A blueprint families can copy without a lottery budget

You cannot import Prostějov whole, but you can import the logic. Here is a 12-week plan a family can run with a club or local coach.

Weeks 1–4: Build the clay base, even if you train on hard courts

  • Three days a week, run 60-minute point-structure blocks on the slowest court you can book. Use heavy balls or slightly damp courts to slow pace. Score only to four points, replaying any rally that exceeds six shots. The goal is shape, depth, and balance before speed.
  • Serve windows: Aim for two first-serve targets per side. Set a standard of 65 percent in. Accept lower speed to hit the number. Record it.
  • Between-point routine: Install a three-step reset.

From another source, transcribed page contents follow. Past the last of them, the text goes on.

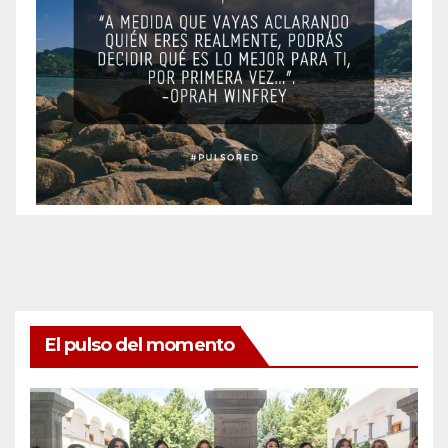
El pulso del momento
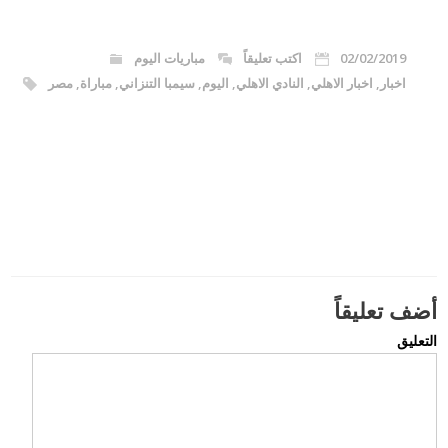
02/02/2019
اكتب تعليقاً
مباريات اليوم
اخبار
,
اخبار الاهلي
,
النادي الاهلي
,
اليوم
,
سيمبا التنزاني
,
مباراة
,
مصر
أضف تعليقاً
التعليق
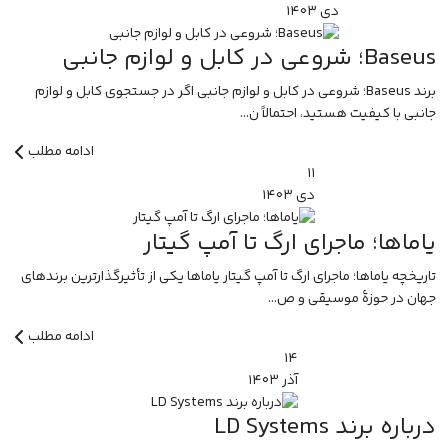
دی
۱۴۰۳
Baseus؛ شروعی در کابل و لوازم جانبی
برند Baseus؛ شروعی در کابل و لوازم جانبی اگر در جستجوی کابل و لوازم
جانبی با کیفیت هستید، احتمالاً ن...
ادامه مطلب
۱۱
دی
۱۴۰۳
یاماها؛ ماجرای ارگ تا آمپ گیتار
تاریخچه یاماها؛ ماجرای ارگ تا آمپ گیتار یاماها یکی از تأثیرگذارترین برندهای
جهان در حوزهٔ موسیقی و ص...
ادامه مطلب
۱۴
آذر
۱۴۰۳
درباره برند LD Systems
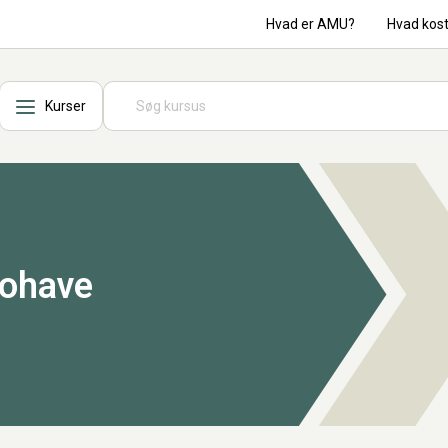
Hvad er AMU?
Hvad kos
Kurser
bohave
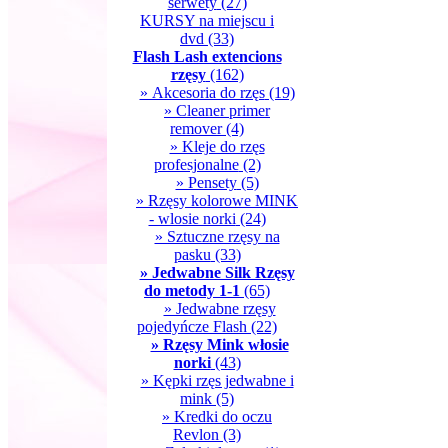
serwety
(27)
KURSY na miejscu i
dvd
(33)
Flash Lash extencions
rzęsy
(162)
» Akcesoria do rzęs
(19)
» Cleaner primer
remover
(4)
» Kleje do rzęs
profesjonalne
(2)
» Pensety
(5)
» Rzęsy kolorowe MINK
- wlosie norki
(24)
» Sztuczne rzęsy na
pasku
(33)
» Jedwabne Silk Rzęsy
do metody 1-1
(65)
» Jedwabne rzęsy
pojedyńcze Flash
(22)
» Rzęsy Mink włosie
norki
(43)
» Kępki rzęs jedwabne i
mink
(5)
» Kredki do oczu
Revlon
(3)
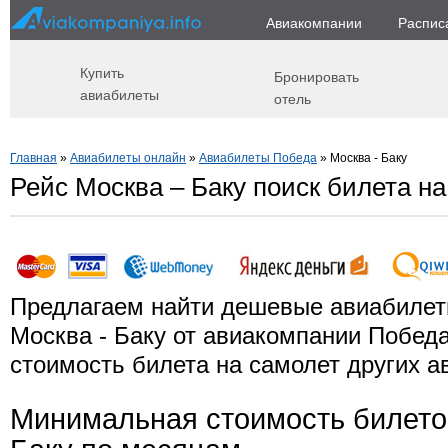
Авиакомпании
Распис
Купить
Бронировать
авиабилеты
отель
Главная
»
Авиабилеты онлайн
»
Авиабилеты Победа
» Москва - Баку
Рейс Москва – Баку поиск билета на
Предлагаем найти дешевые авиабилет
Москва - Баку от авиакомпании Победа
стоимость билета на самолет других а
Минимальная стоимость билето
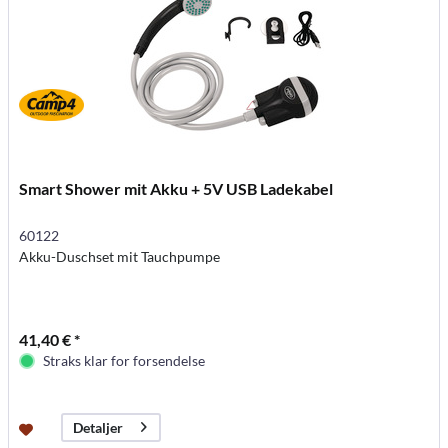
Smart Shower mit Akku + 5V USB Ladekabel
60122
Akku-Duschset mit Tauchpumpe
41,40 € *
Straks klar for forsendelse
Detaljer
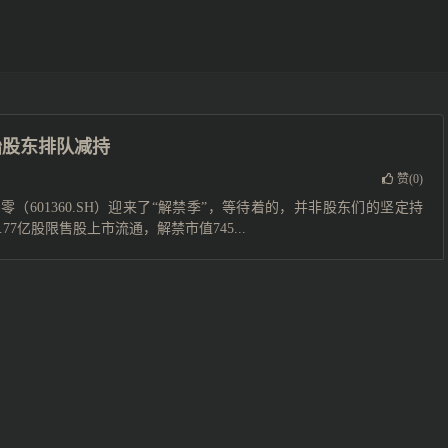
始股东排队减持
赞(
0
)
601360.SH）迎来了“解禁季”，等待着的，并非股东们的坚定持
7亿股限售股上市流通，解禁市值745...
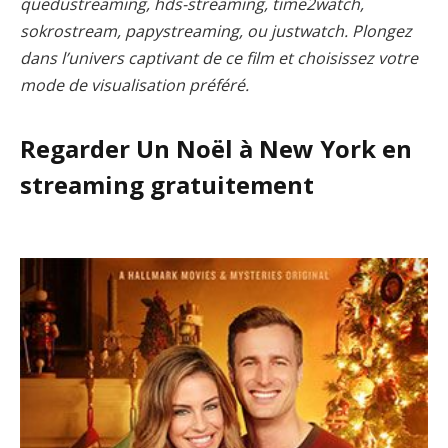
quedustreaming, hds-streaming, time2watch,
sokrostream, papystreaming, ou justwatch. Plongez
dans l’univers captivant de ce film et choisissez votre
mode de visualisation préféré.
Regarder Un Noël à New York en
streaming gratuitement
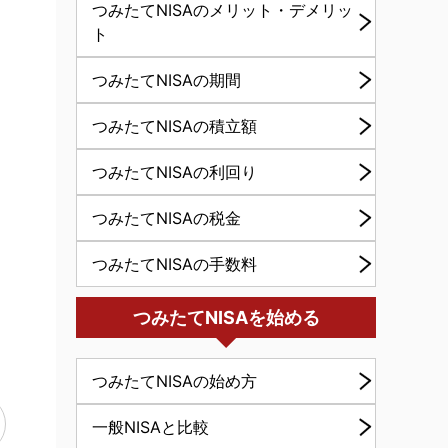
つみたてNISAのメリット・デメリッ
ト
つみたてNISAの期間
つみたてNISAの積立額
つみたてNISAの利回り
つみたてNISAの税金
つみたてNISAの手数料
つみたてNISAを始める
つみたてNISAの始め方
一般NISAと比較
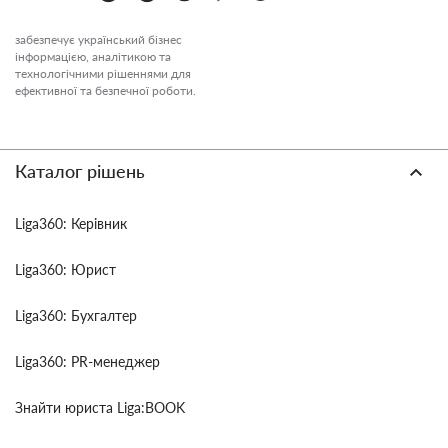
забезпечує український бізнес
інформацією, аналітикою та
технологічними рішеннями для
ефективної та безпечної роботи.
Каталог рішень
Liga360: Керівник
Liga360: Юрист
Liga360: Бухгалтер
Liga360: PR-менеджер
Знайти юриста Liga:BOOK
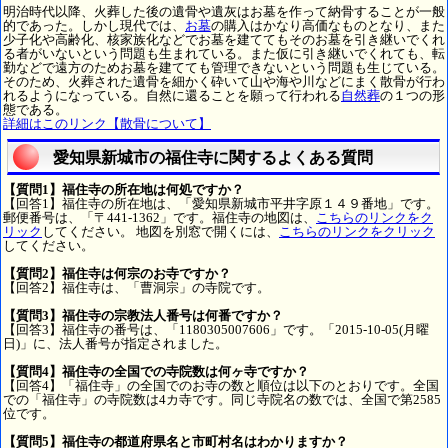
明治時代以降、火葬した後の遺骨や遺灰はお墓を作って納骨することが一般
的であった。しかし現代では、
お墓
の購入はかなり高価なものとなり、また
少子化や高齢化、核家族化などでお墓を建ててもそのお墓を引き継いでくれ
る者がいないという問題も生まれている。また仮に引き継いでくれても、転
勤などで遠方のためお墓を建てても管理できないという問題も生じている。
そのため、火葬された遺骨を細かく砕いて山や海や川などにまく散骨が行わ
れるようになっている。自然に還ることを願って行われる
自然葬
の１つの形
態である。
詳細はこのリンク【散骨について】
愛知県新城市の福住寺に関するよくある質問
【質問1】福住寺の所在地は何処ですか？
【回答1】福住寺の所在地は、「愛知県新城市平井字原１４９番地」です。
郵便番号は、「〒441-1362」です。福住寺の地図は、
こちらのリンクをク
リック
してください。 地図を別窓で開くには、
こちらのリンクをクリック
してください。
【質問2】福住寺は何宗のお寺ですか？
【回答2】福住寺は、「曹洞宗」の寺院です。
【質問3】福住寺の宗教法人番号は何番ですか？
【回答3】福住寺の番号は、「1180305007606」です。「2015-10-05(月曜
日)」に、法人番号が指定されました。
【質問4】福住寺の全国での寺院数は何ヶ寺ですか？
【回答4】「福住寺」の全国でのお寺の数と順位は以下のとおりです。全国
での「福住寺」の寺院数は4カ寺です。同じ寺院名の数では、全国で第2585
位です。
【質問5】福住寺の都道府県名と市町村名はわかりますか？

One slow breath, one visual mark, one phrase that fits the day’s theme.

Weeks 5–8: Add pro-sparring density

  • One weekly qualifying day. Two practice matches to four games, then a tie-break series to seven points. If there is no pro to spar with, rotate two competent adults to simulate different looks. The key is no coaching between points. Score, reset, play.
  • Return blocks: 80 balls of second-serve returns in 12 minutes. Goals are height over the net and depth to big targets, not winners.
  • Fitness integration: Pair every return block with 10 minutes of acceleration work. Five meter bursts from split-step into open stance, then rebound back to recover.

Weeks 9–12: Layer data-led serving

  • Start a simple serve ledger. Columns: target side, zone, speed range if you have a radar, result type. After two weeks you will see which zones buy free points and which need work.
  • Tie-break plans: Decide the first two serve patterns on both sides before you practice. Decide the third pattern only after the first four points. Train that rule.
  • Film correction: Once a week, film 10 minutes of serve plus one. Clip only errors or neutralized first balls. Solve one cause, such as contact too low or chest closed at contact.

What to buy and what to borrow

  • Must-haves: a notebook, a tripod for a phone, and a heart-rate strap if you can afford it. Use heart rate only to confirm that between-point breathing drops you back toward baseline.
  • Nice-to-haves: access to a slower court, even if it is a public court with gritty paint. One session a week on slower bounce will teach spacing better than a month of lectures.

For clubs seeking a model of integrated, measurable training on a single campus, study the Tenis Kozerki year-round campus.

Clubs can copy the ecosystem, not just the star

These are club-level adjustments that cost little and change player behavior fast.

  • Schedule structure before slogans: Put tie-break sets on the weekly board. Make two-on-one defending drills a standing block on Mondays. Publish the plan. Most culture problems are scheduling problems in disguise.
  • One shared notebook: Coaches and fitness staff write in the same place. A player should see a single plan, not separate islands.
  • Measure the same three things every week: first-serve in percentage to two zones per side, cheap-point rate on first serve, and tie-break win rate. If your club measures those three relentlessly, your players will serve with intent and play under pressure with behaviors they trust.

Why this pathway travels from a small city to a huge stage

A final like Miami is the worst place to try new things and the best place to reveal old ones. Menšík did not discover a serve there. He applied a year of selectively boring work with ruthless consistency against the best returner he will see for a long time. The fact that the work began on a slow surface in a small city explains why it holds up anywhere. Clay taught patience and balance. Pro-sparring taught decisions at score pressure. An integrated staff kept the days aligned. Data gave the team a compass in a storm.

If you run a family program, the lesson is not to hunt a magical coach or a miracle facility. Build a calendar that forces good habits, measure what matters, and use data as a simple direction finder. If you run a club, give your juniors a weekly situation that feels like qualifying, not a clinic. That is how a teenager from Prostějov turned club routines into a Masters win in Miami, and why this blueprint can be copied in any time zone.